Telkom menyoroti ancaman “harvest now, decrypt later”, yakni praktik ketika pelaku ancaman mengumpulkan data terenkripsi saat ini untuk kemudian didekripsi ketika teknologi komputasi kuantum telah cukup mampu memecahkan sistem kriptografi yang digunakan.

Ancaman tersebut berpotensi menyasar berbagai jenis data strategis di lingkungan pendidikan tinggi, termasuk identitas mahasiswa, data institusi, hingga kekayaan intelektual hasil riset.

Seno mengatakan perguruan tinggi tidak harus langsung membangun laboratorium komputasi kuantum untuk menghadapi ancaman tersebut.
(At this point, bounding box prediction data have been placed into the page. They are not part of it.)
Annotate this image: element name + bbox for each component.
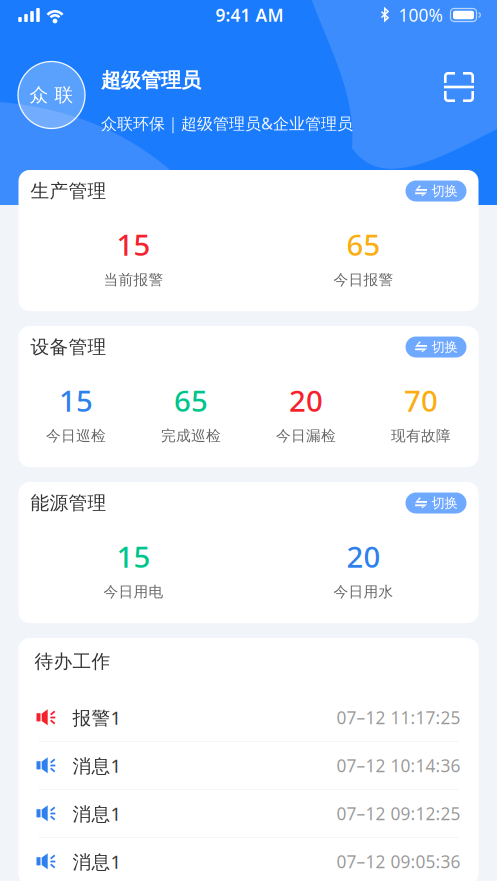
staticText: 15: [116, 225, 150, 264]
staticText: 众联环保｜超级管理员&企业管理员: [101, 113, 353, 134]
staticText: 完成巡检: [161, 427, 221, 445]
staticText: 众 联: [30, 84, 74, 106]
button[interactable]: 切换: [406, 336, 466, 358]
staticText: 报警1: [72, 705, 122, 730]
staticText: 07–12 10:14:36: [336, 754, 460, 777]
staticText: 今日用电: [104, 583, 164, 601]
button[interactable]: 消息1: [18, 838, 478, 883]
staticText: 生产管理: [30, 180, 106, 202]
staticText: 今日漏检: [276, 427, 336, 445]
button[interactable]: 切换: [406, 180, 466, 202]
staticText: 现有故障: [391, 427, 451, 445]
staticText: 能源管理: [30, 492, 106, 514]
staticText: 切换: [432, 495, 458, 511]
staticText: 消息1: [72, 753, 122, 778]
staticText: 15: [59, 381, 93, 420]
staticText: 超级管理员: [101, 68, 201, 93]
staticText: 07–12 09:05:36: [336, 850, 460, 873]
button[interactable]: 报警1: [18, 694, 478, 742]
staticText: 07–12 09:12:25: [336, 802, 460, 825]
staticText: 消息1: [72, 801, 122, 826]
staticText: 07–12 11:17:25: [336, 706, 460, 729]
button[interactable]: 切换: [406, 492, 466, 514]
button[interactable]: 消息1: [18, 790, 478, 838]
staticText: 今日用水: [334, 583, 394, 601]
button[interactable]: 消息1: [18, 742, 478, 790]
staticText: 设备管理: [30, 336, 106, 358]
staticText: 100%: [398, 4, 442, 26]
staticText: 待办工作: [34, 650, 110, 673]
button[interactable]: Scan: [439, 67, 479, 107]
staticText: 当前报警: [104, 271, 164, 289]
staticText: 65: [174, 381, 208, 420]
staticText: 消息1: [72, 849, 122, 874]
staticText: 9:41 AM: [216, 4, 284, 26]
staticText: 切换: [432, 183, 458, 199]
staticText: 20: [346, 537, 380, 576]
staticText: 15: [116, 537, 150, 576]
staticText: 65: [346, 225, 380, 264]
staticText: 20: [289, 381, 323, 420]
staticText: 切换: [432, 339, 458, 355]
staticText: 今日报警: [334, 271, 394, 289]
staticText: 今日巡检: [46, 427, 106, 445]
staticText: 70: [404, 381, 438, 420]
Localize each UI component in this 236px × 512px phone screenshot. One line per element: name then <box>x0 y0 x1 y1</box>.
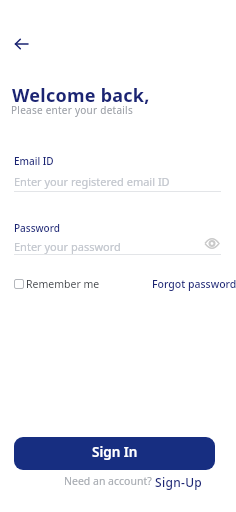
button[interactable]: Sign In <box>14 437 215 470</box>
button[interactable] <box>12 36 30 52</box>
button[interactable]: Forgot password? <box>152 277 236 291</box>
staticText: Sign In <box>92 443 138 461</box>
staticText: Password <box>14 221 60 235</box>
staticText: Enter your registered email ID <box>14 174 170 189</box>
staticText: Remember me <box>26 277 100 291</box>
staticText: Welcome back, <box>12 83 150 108</box>
button[interactable] <box>203 236 220 251</box>
staticText: Need an account? <box>64 474 155 488</box>
staticText: Please enter your details <box>11 103 133 117</box>
staticText: Enter your password <box>14 239 121 254</box>
button[interactable]: Sign-Up <box>155 474 203 490</box>
staticText: Email ID <box>14 154 54 168</box>
button[interactable]: Remember me <box>14 276 100 291</box>
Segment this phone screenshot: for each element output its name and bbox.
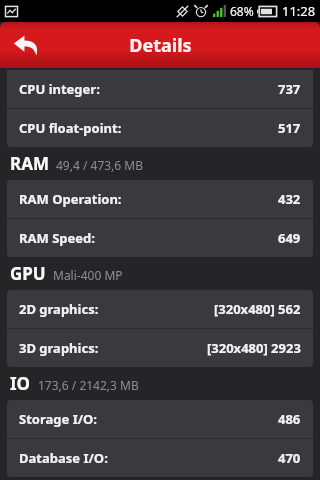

Langkah awal yang perlu dilakukan adalah menginventarisasi penggunaan kriptografi dan menyusun rencana migrasi menuju Post-Quantum Cryptography (PQC).

“Langkah pertama bukanlah membangun laboratorium kuantum, melainkan melakukan inventarisasi kriptografi dan menyusun rencana migrasi Post-Quantum Cryptography (PQC) yang tuntas sebelum 2030,” jelasnya.